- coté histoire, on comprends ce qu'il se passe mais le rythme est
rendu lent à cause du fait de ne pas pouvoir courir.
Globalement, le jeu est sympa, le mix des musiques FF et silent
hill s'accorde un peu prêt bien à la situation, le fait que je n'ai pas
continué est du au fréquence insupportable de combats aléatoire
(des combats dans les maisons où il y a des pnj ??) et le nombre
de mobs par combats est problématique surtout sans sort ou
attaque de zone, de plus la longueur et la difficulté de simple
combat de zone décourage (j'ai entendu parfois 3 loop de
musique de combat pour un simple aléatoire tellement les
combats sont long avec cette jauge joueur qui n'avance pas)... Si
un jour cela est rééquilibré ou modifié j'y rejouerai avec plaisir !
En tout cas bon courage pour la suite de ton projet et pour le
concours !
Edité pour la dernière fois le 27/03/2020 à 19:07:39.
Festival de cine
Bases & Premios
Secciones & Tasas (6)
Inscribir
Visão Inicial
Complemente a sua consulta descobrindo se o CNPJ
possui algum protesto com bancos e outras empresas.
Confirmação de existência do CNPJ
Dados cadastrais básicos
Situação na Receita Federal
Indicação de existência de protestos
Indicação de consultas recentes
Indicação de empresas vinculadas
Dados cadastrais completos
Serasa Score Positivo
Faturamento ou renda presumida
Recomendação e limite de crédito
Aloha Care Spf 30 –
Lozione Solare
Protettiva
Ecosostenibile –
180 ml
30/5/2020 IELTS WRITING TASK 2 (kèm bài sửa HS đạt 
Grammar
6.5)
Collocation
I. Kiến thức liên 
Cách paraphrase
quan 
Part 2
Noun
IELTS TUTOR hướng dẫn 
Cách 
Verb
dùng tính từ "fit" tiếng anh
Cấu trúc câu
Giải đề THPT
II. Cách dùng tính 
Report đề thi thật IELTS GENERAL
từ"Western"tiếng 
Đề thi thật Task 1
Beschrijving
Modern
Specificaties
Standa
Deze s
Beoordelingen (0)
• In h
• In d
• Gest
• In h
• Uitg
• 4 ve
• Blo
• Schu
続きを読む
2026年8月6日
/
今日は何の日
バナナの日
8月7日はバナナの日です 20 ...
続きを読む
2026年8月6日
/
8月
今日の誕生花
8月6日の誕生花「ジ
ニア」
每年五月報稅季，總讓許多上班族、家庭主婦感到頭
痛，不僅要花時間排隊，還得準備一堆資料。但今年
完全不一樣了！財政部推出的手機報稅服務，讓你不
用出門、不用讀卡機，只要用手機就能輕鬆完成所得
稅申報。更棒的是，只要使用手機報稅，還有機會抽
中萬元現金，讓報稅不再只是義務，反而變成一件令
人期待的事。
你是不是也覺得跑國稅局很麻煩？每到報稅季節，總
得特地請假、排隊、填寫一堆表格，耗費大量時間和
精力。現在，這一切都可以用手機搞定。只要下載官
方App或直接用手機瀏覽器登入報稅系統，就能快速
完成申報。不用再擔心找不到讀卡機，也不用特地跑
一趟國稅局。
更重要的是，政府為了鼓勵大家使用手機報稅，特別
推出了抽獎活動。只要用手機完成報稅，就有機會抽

+===+

> **WHAT IS NEEDED**: If a line above holds the string "Dados", copy it out.

> **EXERCISE RESPONSE**:
Dados cadastrais básicos
Dados cadastrais completos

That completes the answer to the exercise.